TASK BRIEF
Let the line containing "click on Slickepott." serve as the first line of the answer and the final line of the entries as its last, with every line between copied exactly.

[Data entries]
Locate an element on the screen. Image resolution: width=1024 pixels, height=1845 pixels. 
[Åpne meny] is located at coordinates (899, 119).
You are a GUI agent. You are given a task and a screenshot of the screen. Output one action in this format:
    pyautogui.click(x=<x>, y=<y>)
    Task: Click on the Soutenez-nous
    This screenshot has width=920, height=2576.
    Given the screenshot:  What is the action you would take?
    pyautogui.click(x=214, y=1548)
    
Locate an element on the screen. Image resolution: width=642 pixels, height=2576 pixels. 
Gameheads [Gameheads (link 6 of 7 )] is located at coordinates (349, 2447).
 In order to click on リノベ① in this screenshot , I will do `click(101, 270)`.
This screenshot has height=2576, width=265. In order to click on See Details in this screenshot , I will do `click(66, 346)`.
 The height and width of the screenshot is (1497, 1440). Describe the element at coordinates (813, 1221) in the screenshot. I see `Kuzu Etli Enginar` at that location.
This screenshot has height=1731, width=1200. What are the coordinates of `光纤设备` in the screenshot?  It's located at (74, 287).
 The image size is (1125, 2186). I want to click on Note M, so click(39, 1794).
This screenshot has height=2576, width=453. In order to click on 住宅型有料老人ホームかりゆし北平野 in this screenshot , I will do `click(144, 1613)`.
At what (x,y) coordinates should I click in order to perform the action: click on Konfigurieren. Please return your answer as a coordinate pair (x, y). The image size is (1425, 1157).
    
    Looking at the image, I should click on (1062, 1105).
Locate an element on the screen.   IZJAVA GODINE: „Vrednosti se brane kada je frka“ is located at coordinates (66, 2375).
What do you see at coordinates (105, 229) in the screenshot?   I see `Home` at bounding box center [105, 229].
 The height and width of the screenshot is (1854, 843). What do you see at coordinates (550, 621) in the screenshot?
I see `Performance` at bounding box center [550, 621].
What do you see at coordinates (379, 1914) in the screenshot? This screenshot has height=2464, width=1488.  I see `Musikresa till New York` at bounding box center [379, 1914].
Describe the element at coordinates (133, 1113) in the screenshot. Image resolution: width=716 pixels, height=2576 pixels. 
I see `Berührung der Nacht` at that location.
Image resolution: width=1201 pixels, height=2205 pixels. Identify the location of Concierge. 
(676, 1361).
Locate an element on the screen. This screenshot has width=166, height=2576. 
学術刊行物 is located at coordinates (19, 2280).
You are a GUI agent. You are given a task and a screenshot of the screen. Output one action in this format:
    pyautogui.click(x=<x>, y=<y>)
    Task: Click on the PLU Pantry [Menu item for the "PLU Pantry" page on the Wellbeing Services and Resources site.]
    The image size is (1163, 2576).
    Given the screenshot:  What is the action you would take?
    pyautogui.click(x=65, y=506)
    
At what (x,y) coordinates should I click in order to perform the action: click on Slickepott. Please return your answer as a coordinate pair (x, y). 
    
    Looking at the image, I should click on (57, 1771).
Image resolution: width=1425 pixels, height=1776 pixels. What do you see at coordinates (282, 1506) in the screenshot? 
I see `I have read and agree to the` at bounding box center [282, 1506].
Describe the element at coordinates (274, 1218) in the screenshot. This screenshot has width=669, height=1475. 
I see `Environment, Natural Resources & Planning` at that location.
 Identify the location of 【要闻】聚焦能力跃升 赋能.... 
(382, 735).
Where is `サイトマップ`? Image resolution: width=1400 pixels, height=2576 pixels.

ANSWER TO THE EXERCISE
At what (x,y) coordinates should I click in order to perform the action: click on Slickepott. Please return your answer as a coordinate pair (x, y). 
    
    Looking at the image, I should click on (57, 1771).
Image resolution: width=1425 pixels, height=1776 pixels. What do you see at coordinates (282, 1506) in the screenshot? 
I see `I have read and agree to the` at bounding box center [282, 1506].
Describe the element at coordinates (274, 1218) in the screenshot. This screenshot has width=669, height=1475. 
I see `Environment, Natural Resources & Planning` at that location.
 Identify the location of 【要闻】聚焦能力跃升 赋能.... 
(382, 735).
Where is `サイトマップ`? Image resolution: width=1400 pixels, height=2576 pixels.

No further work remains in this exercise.